Why we will always have problems with XML Schemas, even when the bugs go

by Rick Jelliffe

Eagerness and laziness just don't mix.

There are basically two kinds of XML Schema applications: one kind relies on having all the various schema documents present, the other kind dynamically locates and loads schemas for namespaces as elements or attributes with that namespace are found in a document, lazily. Examples of the first kind include XML IDEs and XML Databinding tools; examples of the second kind include most server-based library tools, such as Apache Xerces and MSXML.

The reasons are obvious: speed. An IDE needs to have all the information at the user's fingertips. A server-based validator needs to avoid loading spurious schemas where a namespace is possible but not actually used in the instance.

But they are incompatible. The trouble comes whenever you have standard envelope elements or whenever you have multi-vocabulary documents that can start in several vocabularies. The IDE kind of application resolves all th imports in the schemas eagerly; the server kind of application read declarations in a schema, including the import elements, lazily.

XML Schemas allows both behaviours. So you have have a set of schemas that your IDE says is complete and OK, and which validates your sample documents, and then pass the same schema to a server validator and have reports that certain schemas are not available. HUH, BUT I CAN SEE THE IMPORT STATEMENTS?? ( I'll give a little example later, to help clarify it.)

So what can you do? For a start, if you create documents using an application that has all schemas loaded, you need to be aware that there is a large chance (if you have multiple schemas and standard envelopes, etc) that your schemas will not run successfully in applications of the other kind. There are a couple of remedies: importing everything from everywhere, is one ugly one; having facade schemas is another. But you should probably think in terms of "document type", just like the old days of DTDs: base the document type on the namespace of the top-level element, and if you have multiple namespaces possible, make up a separate schema (invoking the common components) directly.


2006-08-10 17:58:29
Interesting, Rick. I suspect most people would just go with the facade schema workaround on this one. I did want to point out a few typos that make the above harder to follow:

Should be xmlns:ns1 and xmlns:ns2

"But it does not load ns2, so it does not know..."

Should be

"But it does not load s2, so it does not know..."

2006-08-10 18:02:45
Gah! forgot to escape. I meant

<ns1:e1 xmlns:e1="...">
<ns2:e2 xmlns:e2="..."/>

Should be xmlns:ns1 and xmlns:ns2

Rick Jelliffe
2006-08-11 00:17:57
Thanks Uche, I've fixed the incorrect prefixes now.
2006-08-11 06:10:37
I'm forwarding the link to this article to the X3D public list where a debate on the value of validation (is it just a spell checker?) is occurring.

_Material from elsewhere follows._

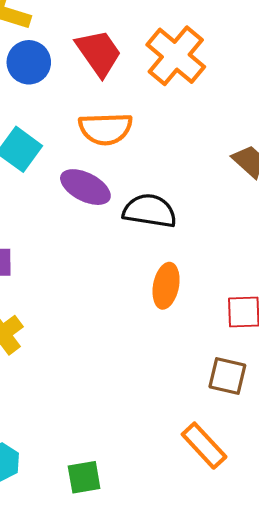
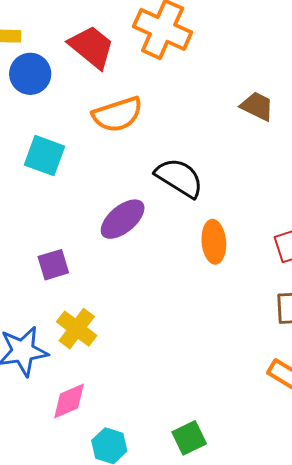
purple ellipse: (85, 187) -> (123, 219), moved, turned -51
black semicircle: (150, 211) -> (179, 178), turned 39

Once outside the XML community itself, there is surprisingly little penetration of non-DTD/XSD thinking particularly understanding of multiple-namespace instances. Each linguistic community tends to think in terms of its own language as dominating the instance and seldom in terms of mashed up integrated documents (eg, XHTML + VML or SVG, X3D + SVG and so on).

The object model incompatibilities are the principal technical reason for that I'd hazard to guess. At the end of the day, it is of not much use to mix and validate XML vocabularies if the rendering/behavior frameworks and applications don't support them. Somehow, the old NOTATION challenge never goes away.

2006-09-14 08:54:42
I am not sure that your issue is with XML schema, but with buggy validation code. Under XML Schema Part 1 (http://www.w3.org/TR/xmlschema-1/) Section 4.3.2, paragraph number 4 on xsi:schemaLocation, the schema location of any element can be placed just about anywhere (even on the element itself) as long as it is early enough, and it is an error not to have done so by the time you get to that element. In other words, the lazily assembled schema should not have a problem if your XML document were properly supplied with xsi:schemaLocation attributes. At worst, you could put one on each element. So if the validator ever gets to a point where it says "I don't have a schema for that namespace" it's the XML instance's fault not the validator's.
It is also an error for your eager validator to have not found the error. But then XML Schema has never really defined a validation test for compliant software, so that is an opinion.